After this repair, rerun the dedicated smoke test with a new session id. A passing direct test should return JSON with "status": "ok" and payload text OK.

Reapply ScienceClaw Branding After Live Updates

OpenClaw package updates replace the upstream Control UI asset directory. That can temporarily remove the OASIS ScienceClaw header, project banner, Files link, and GitHub link even though the workspace services are still running.

After any live openclaw update inside a running gateway container, reapply the ScienceClaw UI patch for that instance:

docker cp scripts/install-control-ui-branding.sh <gateway-container>:/tmp/install-control-ui-branding.sh
docker cp branding/control-ui <gateway-container>:/opt/scienceclaw/branding/control-ui
docker cp docs/assets/brand/scienceclaw.png <gateway-container>:/opt/scienceclaw/branding/assets/scienceclaw.png
docker exec <gateway-container> sh -lc 'SCIENCECLAW_CMS_PORT=<cms-port> OPENCLAW_WORKSPACE=/workspace bash /tmp/install-control-ui-branding.sh'
docker restart <gateway-container>

The branding installer also reopens the Control UI content security policy for that instance's CMS origin. That is required for the embedded Files and GitHub Auth sidebar panels to fetch /api/file/* and /api/github/* from the CMS service.

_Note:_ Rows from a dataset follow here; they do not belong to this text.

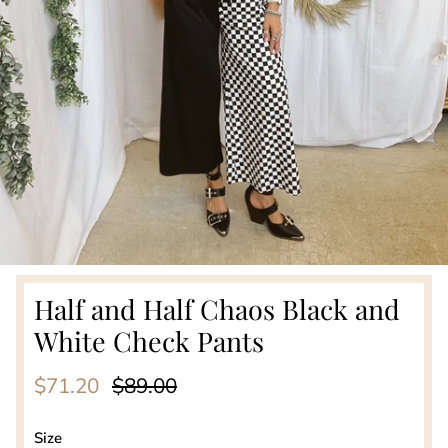
Half and Half Chaos Black and
White Check Pants
Sale price
Regular price
$71.20
$89.00
Size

Verify the update did not strip the ScienceClaw sidebar features:

curl -sS -D - -o /tmp/scienceclaw-index.html \
  http://127.0.0.1:<gateway-port>/ | grep -i content-security-policy

docker exec <gateway-container> sh -lc \
  'grep -q scienceclaw-file-list /usr/local/lib/node_modules/openclaw/dist/control-ui/scienceclaw-brand.js &&
   grep -q scienceclaw-repo-form /usr/local/lib/node_modules/openclaw/dist/control-ui/scienceclaw-brand.js'

curl -sS http://127.0.0.1:<cms-port>/api/file/list?path=/workspace
curl -sS http://127.0.0.1:<cms-port>/api/github/repos

The content security policy should include the CMS origin, for example http://127.0.0.1:<cms-port>. The JavaScript checks should pass, and the CMS endpoints should return JSON.

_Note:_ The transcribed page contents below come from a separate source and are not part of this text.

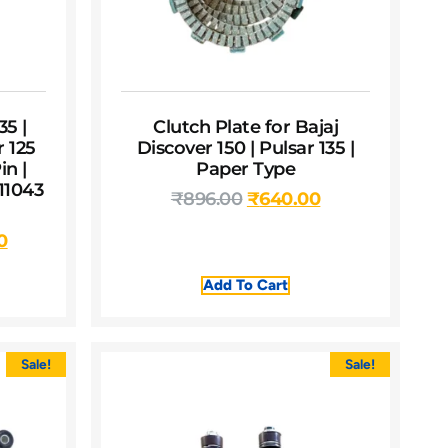
35 |
Clutch Plate for Bajaj
r 125
Discover 150 | Pulsar 135 |
n |
Paper Type
11043
₹
896.00
₹
640.00
0
Add To Cart
Sale!
Sale!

Then hard-refresh the browser. If the page still looks like default OpenClaw, clear the service worker/cache for that local port or open a fresh private window. The CMS routes should remain available at the instance CMS port, for example:

http://127.0.0.1:<cms-port>/files?path=/workspace
http://127.0.0.1:<cms-port>/github

What Not To Do

Do not:

copy an entire live instances/<name>/openclaw directory over another instance
run CLI smoke tests against the browser's active agent:main:main transcript
keep sending prompts into a transcript that has already thrown a session-lock error
assume a loaded UI means the agent registry is correct
treat Files, GitHub, JupyterLab, and CMS as separate unrelated apps; they are companion services for the same instance
update all gateways at once when only one instance is failing
delete runtime state before checking whether project work or auth state is inside it

What To Do Instead

Do:

validate the agent count immediately after spawn
use explicit, unique smoke-test session ids
keep each instance on unique ports
keep each instance in its own instances/<name>/ folder
archive broken sessions instead of deleting them
preserve workspace and OpenClaw config separately
document the exact OpenClaw version that worked for the instance
use the CMS port printed by the instance helper for Files and GitHub manager links

The goal is for each working group to feel like a separate scientific appliance, not a tab in one shared, invisible runtime.